8-Bit Box will come with three games that resemble old time video games, such as the Pixoid game in the image below. These games will have their unique bits packaged in individual boxes that fit inside the "console" box, while a separate box will hold bits common to all games, such as the controllers and cubes.
• Hans im Glück featured the extremely Hans-im-Glücky-sounding Race to the New Found Land from Martin Kallenborn and Jochen Scherer.
In the game, each player represents one of four exploration-hungry European countries, each having different starting bonuses and one tiny starting ship. During the game, you will want to build additional ships because each ship can take an action in each round. Actions include things like building those previously mentioned ships, exploring islands off the coast of North America (which gives you bonuses and sets you up for majority scoring on each one), and researching in various cities for items to be used later.
As you hit certain milestones on the scoring track, you claim one of the bonuses in a particular deck, then move the milestone marker down a few notches to make it easier for others to reach. Thus, you get first dibs on who will captain your fleet or what type of endgame objective you'll have, but you kind of help others to improve along the way.

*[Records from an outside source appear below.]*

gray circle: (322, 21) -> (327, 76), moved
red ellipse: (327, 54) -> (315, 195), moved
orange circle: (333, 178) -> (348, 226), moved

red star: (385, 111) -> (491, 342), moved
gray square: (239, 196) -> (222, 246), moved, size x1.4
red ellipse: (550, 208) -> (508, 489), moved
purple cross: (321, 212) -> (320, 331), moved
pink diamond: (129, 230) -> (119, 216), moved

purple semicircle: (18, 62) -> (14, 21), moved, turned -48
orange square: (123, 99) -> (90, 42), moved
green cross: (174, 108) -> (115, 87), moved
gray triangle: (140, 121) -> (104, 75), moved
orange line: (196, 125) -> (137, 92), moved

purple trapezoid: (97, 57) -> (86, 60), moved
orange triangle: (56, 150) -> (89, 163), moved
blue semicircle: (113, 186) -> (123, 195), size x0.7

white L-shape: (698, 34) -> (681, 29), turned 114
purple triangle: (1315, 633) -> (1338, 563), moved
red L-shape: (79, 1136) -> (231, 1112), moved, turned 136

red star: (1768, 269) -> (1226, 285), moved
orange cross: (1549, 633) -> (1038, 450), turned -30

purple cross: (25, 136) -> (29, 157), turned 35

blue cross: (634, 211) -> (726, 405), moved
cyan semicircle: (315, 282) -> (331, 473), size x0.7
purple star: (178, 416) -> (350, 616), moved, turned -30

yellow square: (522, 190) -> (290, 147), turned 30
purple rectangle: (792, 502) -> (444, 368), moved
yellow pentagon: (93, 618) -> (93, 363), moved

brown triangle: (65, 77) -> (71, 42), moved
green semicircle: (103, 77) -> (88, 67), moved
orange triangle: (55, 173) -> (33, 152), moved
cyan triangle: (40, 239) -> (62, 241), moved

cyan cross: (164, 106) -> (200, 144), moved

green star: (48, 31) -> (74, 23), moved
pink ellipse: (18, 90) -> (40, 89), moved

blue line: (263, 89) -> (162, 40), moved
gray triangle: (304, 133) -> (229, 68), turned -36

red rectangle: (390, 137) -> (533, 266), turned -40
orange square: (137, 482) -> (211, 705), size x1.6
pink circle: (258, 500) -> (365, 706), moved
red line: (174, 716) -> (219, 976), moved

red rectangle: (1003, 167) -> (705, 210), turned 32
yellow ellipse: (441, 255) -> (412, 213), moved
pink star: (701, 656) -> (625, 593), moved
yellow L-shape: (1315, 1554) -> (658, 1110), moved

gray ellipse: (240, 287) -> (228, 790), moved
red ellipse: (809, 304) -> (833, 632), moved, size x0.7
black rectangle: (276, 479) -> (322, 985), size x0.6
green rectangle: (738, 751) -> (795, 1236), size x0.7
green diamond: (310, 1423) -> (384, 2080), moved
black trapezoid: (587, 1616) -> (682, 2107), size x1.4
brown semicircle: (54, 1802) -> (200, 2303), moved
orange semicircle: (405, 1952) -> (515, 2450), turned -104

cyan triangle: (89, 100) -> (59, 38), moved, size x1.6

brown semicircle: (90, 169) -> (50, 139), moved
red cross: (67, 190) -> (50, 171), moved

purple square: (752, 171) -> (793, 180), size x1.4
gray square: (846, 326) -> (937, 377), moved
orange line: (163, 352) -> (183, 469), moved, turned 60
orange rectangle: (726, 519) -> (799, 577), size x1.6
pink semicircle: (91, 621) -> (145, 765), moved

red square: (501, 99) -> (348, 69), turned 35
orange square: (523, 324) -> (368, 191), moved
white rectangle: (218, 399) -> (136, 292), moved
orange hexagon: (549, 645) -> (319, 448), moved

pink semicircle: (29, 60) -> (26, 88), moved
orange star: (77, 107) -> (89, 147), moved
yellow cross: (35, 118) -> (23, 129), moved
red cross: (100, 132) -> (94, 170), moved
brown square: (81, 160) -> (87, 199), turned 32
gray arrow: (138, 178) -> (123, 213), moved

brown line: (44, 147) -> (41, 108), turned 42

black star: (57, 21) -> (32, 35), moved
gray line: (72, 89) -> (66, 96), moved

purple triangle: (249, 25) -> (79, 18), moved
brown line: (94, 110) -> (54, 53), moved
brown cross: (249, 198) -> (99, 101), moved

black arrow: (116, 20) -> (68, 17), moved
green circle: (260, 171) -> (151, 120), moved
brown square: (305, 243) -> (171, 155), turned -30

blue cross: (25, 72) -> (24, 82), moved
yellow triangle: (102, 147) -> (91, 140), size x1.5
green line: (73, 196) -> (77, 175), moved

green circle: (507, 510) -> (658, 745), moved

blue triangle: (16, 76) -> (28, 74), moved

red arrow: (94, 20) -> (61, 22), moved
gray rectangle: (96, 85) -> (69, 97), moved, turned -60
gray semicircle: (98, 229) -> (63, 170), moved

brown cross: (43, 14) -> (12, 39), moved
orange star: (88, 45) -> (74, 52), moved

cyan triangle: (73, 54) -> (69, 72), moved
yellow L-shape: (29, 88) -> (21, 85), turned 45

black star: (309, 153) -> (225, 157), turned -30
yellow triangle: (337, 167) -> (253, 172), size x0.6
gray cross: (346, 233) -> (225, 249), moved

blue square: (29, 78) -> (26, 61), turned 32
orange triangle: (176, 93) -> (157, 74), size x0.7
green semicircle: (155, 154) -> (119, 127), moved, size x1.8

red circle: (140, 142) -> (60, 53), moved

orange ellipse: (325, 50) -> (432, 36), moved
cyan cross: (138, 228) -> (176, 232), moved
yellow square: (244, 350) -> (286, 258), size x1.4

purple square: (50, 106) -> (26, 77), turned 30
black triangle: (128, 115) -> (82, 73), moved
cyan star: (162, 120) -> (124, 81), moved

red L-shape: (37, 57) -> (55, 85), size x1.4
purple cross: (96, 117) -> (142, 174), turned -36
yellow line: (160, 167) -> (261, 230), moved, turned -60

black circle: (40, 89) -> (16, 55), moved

• Shortly after arriving at Spielwarenmesse, I ran into Eric M. Lang, Director of Game Design with CMON Limited, and he told me that designer Andrea Chiarvesio had joined CMON as Senior Game Designer. An official press release is still in the works, but for now you have this pic of the two of them.
• Lang told me that Gizmos, a Phil Walker-Harding title that I had played twice in prototype form at BGG.CON 2017, was on display in the CMON booth, but it was just a trap as the game wasn't anywhere to be seen. I batted my eyes at the person working the CMON booth, and they got permission for me to take a picture of the Gizmos box — which was not helpful at all. As I note in my description below, this design is a super-fueled combo engine, and I'll say more once things get a bit more public.
• Designer Gerhard Junker of Juhu-Spiele released a few hundred copies of the dexterity game Blocky Mountains in 2014, and now German publisher Noris Spiele has licensed the design and is releasing a new edition aimed at players ages 5 and up. Interesting to see something so niche and hobby-centric being presented to the German public at large, but it makes sense given that the game itself is very toy-like and something that a lot of kids would play around with, as with HABA games, without caring how much they were adhering to the rules.